Much like bangers and mash, Ant ‘n’ Dec and complaining about the weather, The Spice Girls are a timeless British classic; like a port in a storm they provide reassurance and fond memories of a better time. The late ’90’s was a far simpler, more joyous era (perhaps because I was an innocent child at that point), but I do think if Britpop made a return, the world would be a much calmer place; as it brings everyone together like the shared sense of annoyance within any delayed train carriage in any location within the British Isles.
So, like the mature, professional adult I am, I spent my Saturday night at the theatre. Everything is cultural and high brow if it takes place in a theatre, right? I’ve spent countless happy evenings in the Sunderland Empire, from the annual ballet with my mum and sister to family pantomimes at Christmas, countless musicals and even performing on that very stage myself, I’m always just as impressed by its beautiful Victorian interiors, the grandeur of the bars and the exquisite ceilings. And last night I was able to appreciate that for approximately four minutes; prior to the audience erupting out of their seats as the classic hit ‘Wannabe’ began blaring from the speakers following the curtain raise.
‘Wannabe’ the show is an odd mix between a Spice Girls tribute act and a musical. There isn’t a story per se, but it follows the career of the Spice Girls as both a group and solo artists (who knew Victoria Beckham had a solo single? I must’ve been washing my hair the day that came out), peppered with numerous nostalgic 90’s references: tamagotchis; Nokia 3310 phones; Pepsi cans – it was like opening a time capsule and re-living so many wonderful memories of a well-spent youth. Well, if it wasn’t for the eleven year old child in front of me incessantly asking her mum what all those references meant. When did I get so old?
So, the lack of a solid storyline is completely made up for by the experience of being able to hear classic, amazing songs performed by artists who, unlike the actual Spice Girls, can sing and dance with real competency. ‘Wannabe’ coming to Sunderland a month prior to the real girls’ performance at the Stadium of Light is a blatant marketing tool, for which I was always going to be sucked into buying tickets, but this technique may have actually backfired because the quality of performance in the show far surpasses anything I’ve seen from the Spice Girls, even when they were 20 years younger. I’ve always been a great lover of theatre productions because musical theatre performers are always so unbelievably energised and talented that stories and songs come alive before the audience’s eyes; and being able to experience classic, fun pop songs performed with a level of enthusiasm and talent that actually does them justice has completely upped the ante – the actual Spice Girls should feel nervous to follow that if I’m honest.
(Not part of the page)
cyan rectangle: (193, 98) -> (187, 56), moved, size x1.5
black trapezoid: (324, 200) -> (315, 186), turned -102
The set list was of course an array of Spice Girls classics, but also intertwined with some other classic covers. Having been born in the 90’s I am of course a firm believer in Girl Power, but a vocally competent version of the Spice Girls covering ‘Sisters are Doing it for Themselves’ was like a feminism bomb going off inside the theatre, there was not one bum which remained on their seat. An audience consisting entirely of drunk women and gay men is always going to be somewhat energised, but I was not at all prepared for the level of enthusiasm which this show aroused from its audience. The group rendition of Geri Halliwell’s classic cover of ‘It’s Raining Men’ complete with extremely buff male dancers ripping their shirts off at appropriate moments naturally caused absolute carnage in an audience of hen parties, cocktail-infused women in platform trainers and men who can high kick better than Louie Spence, but, because it’s in an ornate Victorian theatre the experience was, of course, classy and sophisticated at all times.
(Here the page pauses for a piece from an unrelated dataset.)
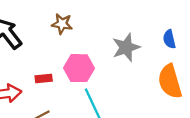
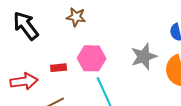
gray star: (126, 47) -> (144, 56), moved

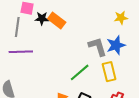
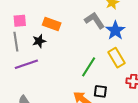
black star: (42, 18) -> (39, 41), moved
gray L-shape: (97, 47) -> (95, 20), moved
My only regret about attending ‘Wannabe’ was not dressing up. My friend and I joked about dressing up as Geri and Posh but stupidly, I dressed appropriately for an evening of dinner and the theatre with my friend, so by the interval I was sweating buckets and my feet were blistered beyond belief. The interval offers no relief either, consisting of a 90’s karaoke singalong to classics from the likes of Steps and Hanson; suffice to say I went home with no voice and aches in places I didn’t know could ache. A word of advice to anyone intending to cosplay their favourite Spice Girl – pick Sporty. Because when you’re cutting shapes in the aisles with topless male dancers to ‘Spice Up Your Life’, the last thing you want is to have a nip slip in Ginger’s Union Jack dress or to fall and break your neck in Posh’s stilettos. Any Spice Girls themed event is one of the few occasions where it’s appropriate to wear tracksuit bottoms and trainers in public, so I’m quite annoyed I didn’t allow myself that luxury.
But anyway, I’m off to catch up on my sleep, before digging out my old Union Jack dress and collapsing on the sofa in front of Spiceworld the Movie while planning how to re-design the interiors of my house to resemble the Spice bus.